Inherited haemolytic anaemias track along ethnic and geographic lines that mirror the historical distribution of falciparum malaria — the so-called malaria belt. Carriage of the sickle mutation, alpha- and beta-thalassaemia traits, and G6PD deficiency all confer partial protection against severe malaria in heterozygotes, which explains their persistence at high frequency. G6PD deficiency is the commonest human enzyme defect, affecting an estimated 400 million people worldwide, with particularly high prevalence in sub-Saharan Africa, the Mediterranean, the Middle East and South-East Asia. Sickle cell trait is carried by roughly 1 in 12 African Americans and is similarly frequent in parts of India and the Middle East. Hereditary spherocytosis is the commonest inherited haemolytic anaemia in Northern Europeans (incidence about 1 in 2000) and is most often autosomal dominant. The thalassaemias are concentrated across the Mediterranean (Greek for "sea blood"), the Middle East, the Indian subcontinent and South-East Asia.[3][4]

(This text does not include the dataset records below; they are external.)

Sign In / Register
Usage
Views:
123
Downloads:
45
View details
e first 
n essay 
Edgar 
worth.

Among the acquired haemolytic anaemias, autoimmune haemolytic anaemia (AIHA) is by far the commonest, with an overall incidence of about 1 to 3 per 100,000 per year. Warm AIHA accounts for roughly 70 to 80 percent of cases (mediated by IgG at body temperature) and may be idiopathic (about half) or secondary to lymphoproliferative disease (chronic lymphocytic leukaemia, lymphoma), systemic autoimmune disease (systemic lupus erythematosus), immunodeficiency, or drugs (methyldopa, penicillin, cephalosporins, fludarabine). Cold agglutinin disease accounts for about 15 to 20 percent and may follow Mycoplasma pneumoniae (anti-I) or infectious mononucleosis (anti-i), or arise from a B-cell lymphoproliferative disorder. Paroxysmal nocturnal haemoglobinuria (PNH) is rare (incidence about 1 to 2 per million) but disproportionately important because it is fatal if untreated and fully transformed by complement inhibition.[2]

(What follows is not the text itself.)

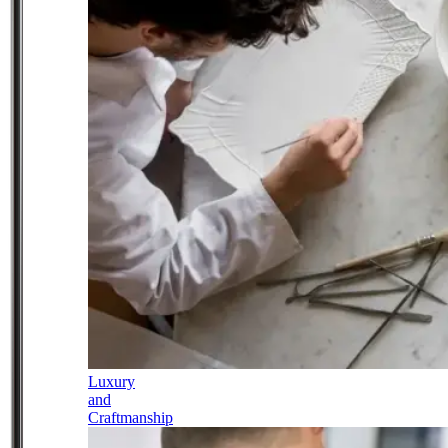
Luxury
and
Craftmanship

Risk factors — when to suspect haemolysis

Personal/family: ethnicity from the malaria belt, known haemoglobinopathy in the family, neonatal jaundice, prior cholecystectomy for pigment stones. Exposure: recent drug (penicillin, methyldopa, quinine, sulphonamides, primaquine, dapsone, rasburicase), fava beans, infection (mycoplasma, EBV, parvovirus B19, malaria). Comorbidity: autoimmune disease (SLE, RA, Evans syndrome), lymphoproliferative disease (CLL, lymphoma), prosthetic heart valve, pregnancy (HELLP). Prior transfusion raises immune and delayed haemolytic reactions.

[1]

Pathophysiology

The unifying lesion is a red-cell lifespan shortened from ~120 days to as little as a few days, after which the bone marrow's ability to compensate (driven by erythropoietin) is exceeded and anaemia supervenes. Three mechanistic questions define the workup: (1) is the destruction intravascular or extravascular? (2) is the cell intrinsically abnormal or is it being attacked extrinsically? and (3) is antibody or complement bound to the cell (immune) or not?[1][2]

Extravascular destruction — the splenic macrophage

The normal spleen filters senescent red cells through a network of macrophages that recognise physiological ageing signals (band 3 clustering, immunoglobulin binding, oxidative membrane damage). In extravascular haemolysis this process is accelerated. The archetype is warm AIHA: IgG antibodies (class 1, optimally reactive at 37 °C, often directed at Rh antigens) coat the red cell, which is then phagocytosed by splenic macrophages via their Fc-gamma receptors. Because macrophages nibble away only parts of the antibody-coated membrane, the cell loses surface area faster than volume and becomes a spherocyte — small, dense, with no central pallor — the morphological signature of warm AIHA and hereditary spherocytosis. Hereditary spherocytosis achieves the same end by a different route: loss of membrane skeletal proteins (spectrin, ankyrin, band 3, pallidin) weakens the lipid bilayer attachment; bits of membrane bud off into the splenic cords, again producing spherocytes that are then trapped and destroyed.[2]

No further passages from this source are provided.